Re: Scope of :hover

Ernest wrote on Tuesday, June 3, 2003 at 7:06:54 PM:

> I presume that the intention is to provide a mechanism whereby it is
> easy to determine which row and column a cell belongs to. However,
> how does the use of :hover to do this achieve this when the page is
> printed and interactive pseudo-classes such as :hover are not
> available?

It doesn't. Nor does it do so for links or any other type of element.

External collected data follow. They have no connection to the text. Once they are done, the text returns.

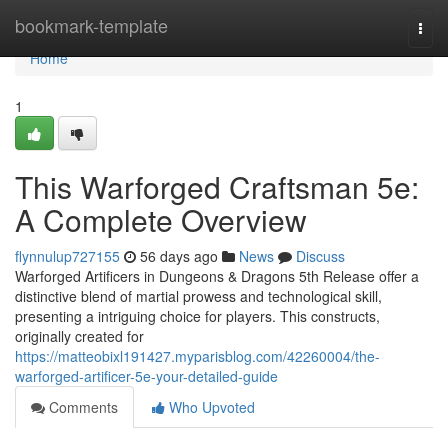
Home
bookmark-template
Togg
navi
Home
1
This Warforged Craftsman 5e:
A Complete Overview
flynnulup727155
56 days ago
News
Discuss
Warforged Artificers in Dungeons & Dragons 5th Release offer a
distinctive blend of martial prowess and technological skill,
presenting a intriguing choice for players. This constructs,
originally created for
https://matteobixl191427.myparisblog.com/42260004/the-
warforged-artificer-5e-your-detailed-guide
Comments
Who Upvoted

I think applying *:hover to only certain elements in inconsistent. For
example, why not let authors use :link:hover if that's what they mean?
In this fashion, two behaviors are possible. Saying :hover applies
only to certain elements means that applying it to other elements is
impossible. That sucks, especially now that certain browsers (Mozilla,
Opera, others?) have given CSS authors a taste of what's possible.

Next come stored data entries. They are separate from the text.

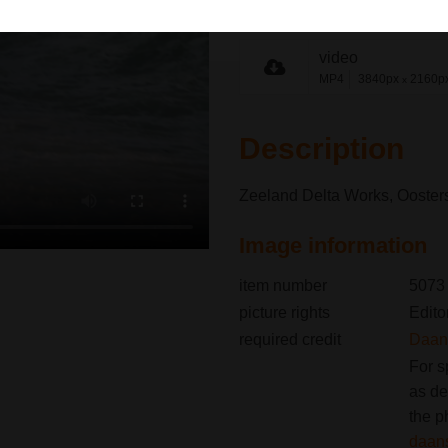
share link
video
MP4
3840px
2160p
x
Description
Zeeland Delta Works, Oosters
Image information
item number
5073
picture rights
Edito
required credit
Daan 
For s
as de
the p
daan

I like what Opera 7 did. Since some authors think :hover only applies
to links, probably because that's how Win IE behaves, Opera made it so
the :hover selector applies only to links, while the *:hover selector
applies to everything, and tr:hover applies to tr elements. This is
perhaps sacreligous, but it works well in the real world. Knowledgable
authors can be sure to use *:hover instead of :hover if that's what
they mean, and people who have no idea what they're doing can continue
to use :hover without problems.

It's inconsistent, maybe a little confusing, and I'm sure there's at
least one document it messes up, but for the most part it works. If
CSS is going to say what :hover does and doesn't apply to, I think
behavior similar to Opera's should be considered.